GRR Files

Added

• API Changes:
• Added a new endpoint to ApiListAllFlowOutputPluginLogs.
• Server-side support for the new agent (RRG) written in Rust. Both agents, the Python one and the Rust one, are currently supported. Actions are scheduled on either of the two agents, depending on their availability and the supported features.

Removed

• Legacy UI code completely removed, along with reflection API endpoints used in it.
• The Podman based dev environment was removed, docker compose watch can be used instead.

Changed

• API Changes:
• Legacy HTTP API removed (v1 - /api/...), in favor of v2 (/api/v2/...). The v2 API is 100% protocol buffers-based, and the json format is not the same as the legacy RDF-based version.
• All API Routers and Handlers now 100% protocol-buffer based. If you have custom router implementations, you'll need to update them.

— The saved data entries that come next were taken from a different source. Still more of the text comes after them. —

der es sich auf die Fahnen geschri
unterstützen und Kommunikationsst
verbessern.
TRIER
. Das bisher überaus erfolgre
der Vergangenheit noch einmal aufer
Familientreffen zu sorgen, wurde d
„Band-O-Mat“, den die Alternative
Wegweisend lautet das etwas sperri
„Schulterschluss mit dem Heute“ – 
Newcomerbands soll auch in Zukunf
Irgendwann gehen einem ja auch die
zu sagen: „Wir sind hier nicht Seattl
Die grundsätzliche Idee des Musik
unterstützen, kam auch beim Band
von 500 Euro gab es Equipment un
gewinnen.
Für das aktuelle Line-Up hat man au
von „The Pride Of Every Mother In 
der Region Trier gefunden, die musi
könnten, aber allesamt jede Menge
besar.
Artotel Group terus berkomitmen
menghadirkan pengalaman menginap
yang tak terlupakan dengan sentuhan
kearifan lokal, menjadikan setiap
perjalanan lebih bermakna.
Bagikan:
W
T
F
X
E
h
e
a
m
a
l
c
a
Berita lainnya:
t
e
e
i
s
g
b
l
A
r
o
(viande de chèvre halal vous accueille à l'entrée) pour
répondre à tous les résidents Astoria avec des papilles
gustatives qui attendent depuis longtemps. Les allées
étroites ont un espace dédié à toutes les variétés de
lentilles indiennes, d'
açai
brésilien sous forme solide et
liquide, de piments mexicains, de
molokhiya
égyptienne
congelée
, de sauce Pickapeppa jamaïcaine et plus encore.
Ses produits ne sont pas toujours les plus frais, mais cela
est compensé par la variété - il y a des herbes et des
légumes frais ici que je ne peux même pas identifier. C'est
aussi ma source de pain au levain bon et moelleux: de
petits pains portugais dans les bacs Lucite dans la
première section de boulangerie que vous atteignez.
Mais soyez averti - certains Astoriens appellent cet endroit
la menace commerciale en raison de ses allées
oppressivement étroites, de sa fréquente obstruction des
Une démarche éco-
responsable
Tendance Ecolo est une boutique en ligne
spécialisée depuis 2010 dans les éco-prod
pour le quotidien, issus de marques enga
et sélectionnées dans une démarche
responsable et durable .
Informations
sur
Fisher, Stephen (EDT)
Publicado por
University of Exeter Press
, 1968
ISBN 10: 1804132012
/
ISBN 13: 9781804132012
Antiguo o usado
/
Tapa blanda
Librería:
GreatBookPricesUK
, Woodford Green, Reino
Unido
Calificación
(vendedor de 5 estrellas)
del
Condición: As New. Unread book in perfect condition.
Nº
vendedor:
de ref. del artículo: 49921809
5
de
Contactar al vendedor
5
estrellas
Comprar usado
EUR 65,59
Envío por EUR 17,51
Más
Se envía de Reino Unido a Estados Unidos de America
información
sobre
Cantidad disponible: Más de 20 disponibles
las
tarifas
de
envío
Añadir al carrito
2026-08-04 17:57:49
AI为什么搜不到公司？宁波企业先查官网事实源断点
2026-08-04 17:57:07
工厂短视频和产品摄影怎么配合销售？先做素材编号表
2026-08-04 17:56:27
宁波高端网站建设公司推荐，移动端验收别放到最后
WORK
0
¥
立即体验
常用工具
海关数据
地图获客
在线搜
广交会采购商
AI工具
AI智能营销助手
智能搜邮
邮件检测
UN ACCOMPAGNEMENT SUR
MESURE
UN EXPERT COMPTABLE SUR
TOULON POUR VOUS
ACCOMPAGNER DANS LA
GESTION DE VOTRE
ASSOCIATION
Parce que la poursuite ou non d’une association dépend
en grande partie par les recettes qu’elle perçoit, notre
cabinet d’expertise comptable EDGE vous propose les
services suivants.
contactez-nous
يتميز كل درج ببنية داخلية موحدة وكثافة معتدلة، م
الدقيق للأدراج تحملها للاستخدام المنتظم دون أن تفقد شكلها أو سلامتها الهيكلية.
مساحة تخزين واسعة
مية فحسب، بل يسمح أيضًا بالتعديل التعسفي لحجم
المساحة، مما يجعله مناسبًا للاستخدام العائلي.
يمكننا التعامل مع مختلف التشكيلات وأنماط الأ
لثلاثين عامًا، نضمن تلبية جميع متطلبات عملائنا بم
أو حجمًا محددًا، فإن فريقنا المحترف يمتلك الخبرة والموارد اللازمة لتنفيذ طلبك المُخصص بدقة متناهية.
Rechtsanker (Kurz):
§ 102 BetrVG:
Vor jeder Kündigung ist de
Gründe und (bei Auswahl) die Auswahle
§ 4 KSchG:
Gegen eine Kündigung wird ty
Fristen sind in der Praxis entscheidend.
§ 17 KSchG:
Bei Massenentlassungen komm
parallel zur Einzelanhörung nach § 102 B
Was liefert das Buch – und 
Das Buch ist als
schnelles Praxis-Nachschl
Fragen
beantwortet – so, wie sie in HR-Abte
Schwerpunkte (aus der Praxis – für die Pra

You can use the current implementations as guides.
• Added argument to configure ListGRRBinaries API method. Only if include_metadata is set to true metadata (binary size, valid_signature and timestamp) is included in the API response.
• ListFlows API method (/api/clients/<client_id>/flows) now also contains progress data when top_flows_only is set to false.
• Stopped supporting outdated artifact types

• Removed stats/reports API Handlers (used only in the legacy UI).

• New UI changes:

• Upgraded Angular and Material libraries to version 19.
• New layout/design.
• Improved loading speed of several API endpoints and improved overall performace by preloading and caching data.
• Dark mode.
• Display of nested flows.
• Added debugging information for flows: logs, additional flow information.
• Added debugging information for fleet collections: logs, additional fleet collection information.

• Added missing flows, details about client startups, fleet collection configuration, more compact representation, and much more!

• Flows:

• Refactored to use protocol buffers in the child classes. If you have your own custom flow implementations, you'll need to adapt and can use the existing classes as a guide. Further refactorings will come in new releases.
• Flow states refactored to be protocol-buffer based stores.
• Flow progress refactored to be protocol-buffer based.
• Refactored to use RRG agent when available.
• Return type of the Interrogate flow changed from ClientSummary to ClientSnapshot. ClientSnapshot contains a superset of the information contained in ClientSummary.

• Removed GetFile flow.

• Fleet collections (fka Hunts):

• Variable hunts no longer supported.

• Other:

• ExportConverters are now protocol-buffer based, and no longer automatically convert values automatically if the data was never seen before or there's no exported definition. We now provide well-defined protocol buffer messages for all the results we have from our flows. If you have custom ones, you'll need to implement converters for them and provide a well defined type for the output.
• OutputPlugins - most implementations are removed, except the EmailOutputPlugin. This is part of an ongoing migration out of RDF-values and towards protocol buffers. The new interface OutputPluginProto no longer has a state. If you rely on the previously provided OutputPlugins, you'll need to add an equivalent OutputPluginProto implementation - we're happy to receive contributions!